Iraqi government forces fighting to drive Islamic State from western Mosul on Tuesday recaptured the main government building, the central bank branch and the museum where three years ago the militants had smashed statues and artefacts.

The government buildings had been destroyed and were not used by Islamic State, but their capture still represented a symbolic victory in the battle over the militants’ last major stronghold in Iraq.

An elite Rapid Response team stormed the Nineveh governorate building and government complex in an overnight raid, spokesman Lieutenant Colonel Abdel Amir al-Mohammadawi said.

They also seized a building that housed Islamic State’s main court of justice, known for its harsh sentences, including stonings, throwing people off building roofs and chopping off hands, reflecting Islamic State’s extreme ideology. “They killed tens from Daesh,” Mohammadawi said, referring to Islamic State by one of its Arabic acronyms. The raid took over an hour.

The militants looted the central bank when they took over the city in 2014 and took videos of themselves destroying statues and artifacts.

Illegal traffic in antiquities that abound in the territory under their control, from the sites of Palmyra in Syria to Nineveh in Iraq, was one of their main source of income.

Prime Minister Haider al-Abadi flew into to Mosul to visit the troops engaged in the fighting.

The breakthrough paves the way for the US-backed forces to attack the militants in the old city of Mosul, the most complicated phase in the nearly five-month campaign due to the density of the population and the narrowness of the alleyways. The militants are dug in amongst civilians in the historic district.

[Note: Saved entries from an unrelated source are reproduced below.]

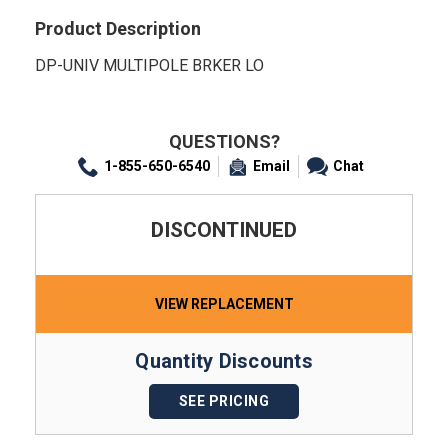
Product Description
DP-UNIV MULTIPOLE BRKER LO
QUESTIONS?
1-855-650-6540
Email
Chat
DISCONTINUED
VIEW REPLACEMENT
Quantity Discounts
SEE PRICING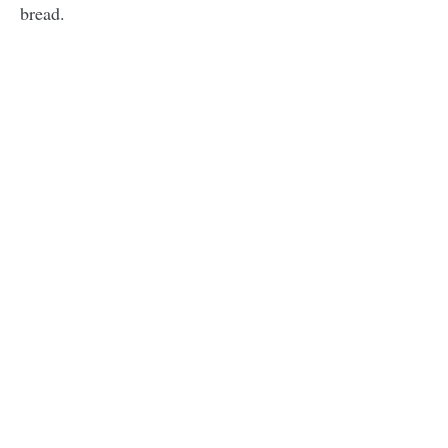
bread.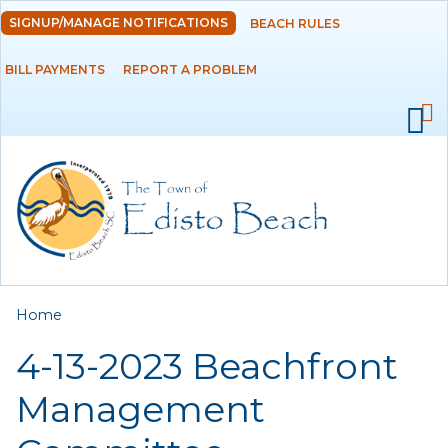
Skip to
SIGNUP/MANAGE NOTIFICATIONS
BEACH RULES
DEPARTMENTS
main
content
BILL PAYMENTS
REPORT A PROBLEM
GOVERNMENT
PROJECTS
RESIDENTS
SERVICES
You are here
Home
VISITORS
4-13-2023 Beachfront
EMPLOYMENT
Management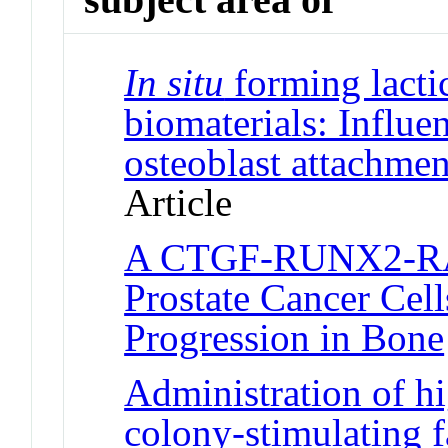
In situ
forming lacti
biomaterials: Influe
osteoblast attachmen
Article
A CTGF-RUNX2-RAN
Prostate Cancer Cel
Progression in Bone
Administration of 
colony-stimulating f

It was from the Nuri Mosque in the old city that the group’s leader, Abu Bakr al-Baghdadi, declared in 2014 a caliphate also spanning parts of neighboring Syria.

The old city lies on the western bank of the Tigris river that cuts Mosul in two. About 750,000 people were estimated by aid organizations to live in west Mosul when the offensive started on this side of the city on Feb. 19.

The Iraqi forces took the eastern half in January, after 100 days of fighting. They are backed by air and ground support from a US-led coalition.

Defeating Islamic State in Mosul would crush the Iraqi wing of the self-declared caliphate, which also suffering setbacks in Syria.

US-backed Syrian Democratic Forces cut the last main road out of the Islamic State capital there, Raqqa, on Monday.